There are bright moments scattered throughout, and some of the better essays feel like jumping-off points for Dylan’s thinking on broader themes. In his essay on Hank Williams’ “Your Cheatin’ Heart,” his praise of the record’s ability to work on multiple levels for the listener is an opportunity to decry the lifelessness of our narrowcasting today. “That’s the problem with a lot of things these days,” Dylan writes. “Everything is too full now; we are spoon-fed everything. All songs are about one thing and one thing specifically, there is no shading, no nuance, no mystery. Perhaps this is why music is not a place where people put their dreams at the moment; dreams suffocate in these airless environs.”

His take on Edwin Starr’s “War” yields a wide-ranging reflection that draws on the wisdom of labor and civil rights activist Asa Philip Randolph, who said back in 1925—decades before the term “military industrial complex” had been used—“Make wars unprofitable and you make them impossible.”

There are even small nuggets that shine through, as in the chapter on the song “Volare,” in which Dylan discusses why certain languages simply sing better than others. “Sure, German is fine for a certain type of beer-fest oompah polka,” he writes, “but give me Italian with its chewy caramel vowels and melodious polysyllabic vocabulary.”

But more often than not in the audiobook we are subjected to endless passages of Dylan reading his own impressionistic riffs on songs; his voice drenched in reverb that makes him sound like he is being held hostage in a “Tales From the Crypt” episode.

His riff on The Who’s “My Generation” is just one of many examples:

This is a song that does no favors for anyone, and casts doubt on everything. In this song, people are trying to slap you around, slap you in the face, vilify you. They’re rude and they slam you down, take cheap shots. They don’t like you because you pull out all the stops and go for broke. You put your heart and soul into everything and shoot the works, because you got energy and strength and purpose. Because you’re so inspired they put the whammy on, they’re allergic to you, and they have hard feelings.

Huh? As a reader these sections are mystifying. As a listener and a fan of The Who’s signature song, my only reaction was “I hope I die before I have to listen to that ch-ch-chapter again.”

As a musical artist and singer, Dylan is a master.
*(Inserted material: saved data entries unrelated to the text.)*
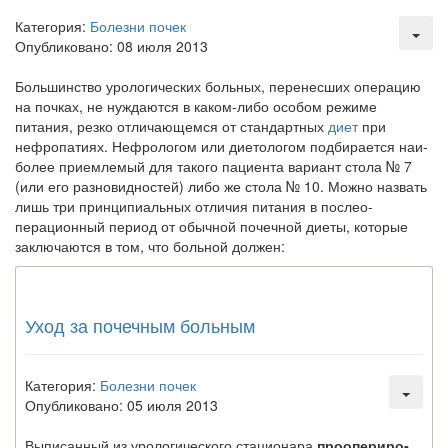
надзору в сфере
Категория:
Болезни почек
здравоохранения озвучила
Опубликовано: 08 июля 2013
тревожную статистику. Она
касаются увеличения риска
Большинство урологических больных,
перенесших опе­рацию
острой кардиотоксичности и
на почках, не нуждаются в каком-либо особом режи­ме
роста сопутствующих
питания, резко отличающемся от стандартных
диет
при
осложнений от...
нефропатиях. Нефрологом или диетологом подбирается наи­
более приемлемый для такого пациента вариант стола № 7
(или его разновидностей) либо же стола № 10. Можно на­звать
лишь три принципиальных отличия питания в послео­
Закон о праве родителей находиться с детьми в
перационный период от обычной почечной диеты, которые
реанимации внесен в Госдуму
заключаются в том, что больной должен:
Соответствующий
законопроект внесен в
палату на
рассмотрение. Суть его
Уход за почечным больным
заключается в
нахождении одного из
родителей в
Категория:
Болезни почек
больничной палате
Опубликовано: 05 июля 2013
бесплатно, в течении всего срока лечения...
Выписанный из урологического стационара
проопериро­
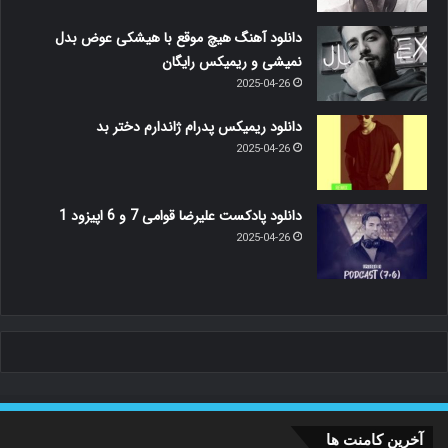
دانلود آهنگ هیچ موقع با هیشکی عوض بدل
نمیشی و ریمیکس رایگان
2025-04-26
دانلود ریمیکس پدرام ژاندارم دختر بد
2025-04-26
دانلود پادکست علیرضا قوامی 7 و 6 اپیزود 1
2025-04-26
آخرین کامنت ها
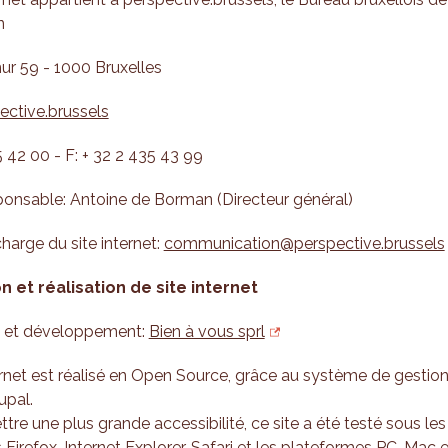
n
ur 59 - 1000 Bruxelles
ective.brussels
5 42 00 - F: + 32 2 435 43 99
ponsable: Antoine de Borman (Directeur général)
harge du site internet:
communication@perspective.brussels
 et réalisation de site internet
 et développement:
Bien à vous sprl
ernet est réalisé en Open Source, grâce au système de gestio
upal.
tre une plus grande accessibilité, ce site a été testé sous les
 Firefox, Internet Explorer, Safari et les plateformes PC, Mac e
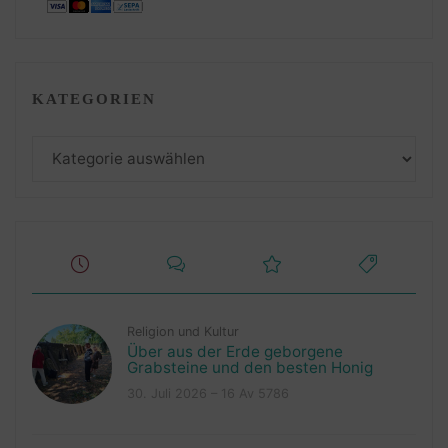
KATEGORIEN
Kategorien
Religion und Kultur
Über aus der Erde geborgene
Grabsteine und den besten Honig
30. Juli 2026 – 16 Av 5786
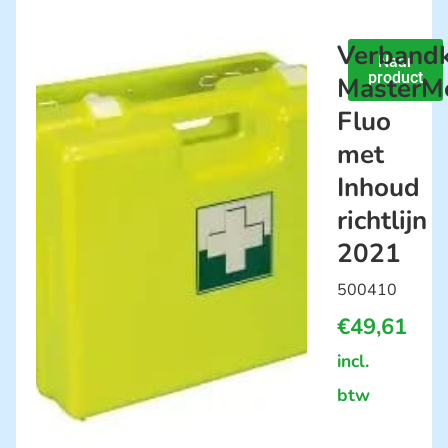
Verbandk
Naar
product
MasterM
Fluo
met
Inhoud
richtlijn
2021
500410
€
49,61
incl.
btw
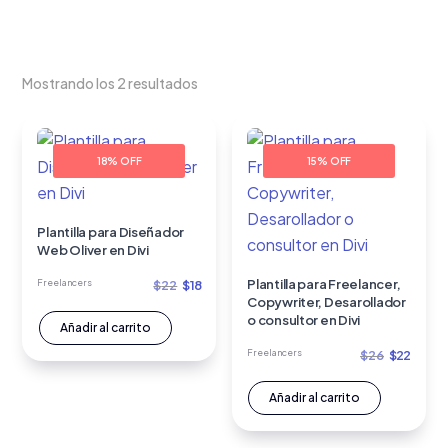
Mostrando los 2 resultados
18% OFF
15% OFF
Plantilla para Diseñador
Web Oliver en Divi
El
El
Plantilla para Freelancer,
Freelancers
$
22
$
18
Copywriter, Desarollador
precio
precio
o consultor en Divi
Añadir al carrito
original
actual
El
El
Freelancers
$
26
$
22
era:
es:
precio
preci
$22.
$18.
Añadir al carrito
original
actua
era:
es:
He possesses the gift—common to all great singers—to make us believe the words he sings. Truth telling in song, as he mentioned in his Musicares speech, is a supreme value for him. Which is why, in comparison, his offerings outside of music can be so frustrating.

As I wrote in my 2005 review of his autobiography in America, Dylan has long courted mystery as an end in itself. Whether it was his 2004 memoir, his 2019 “pseudo-documentary” film “Rolling Thunder Revue: A Bob Dylan Story by Martin Scorsese” or The Philosophy of Modern Song, Dylan uses formats generally designed for explanation and clarification as exercises in obfuscation and mystification. Trickster figures in folklore and mythology play important transformational roles, but Dylan appears to relish becoming a trickster figure in the telling of his own story. It is a valid choice that he is free to make, but it smacks more of adolescent contempt for an audience than artistry.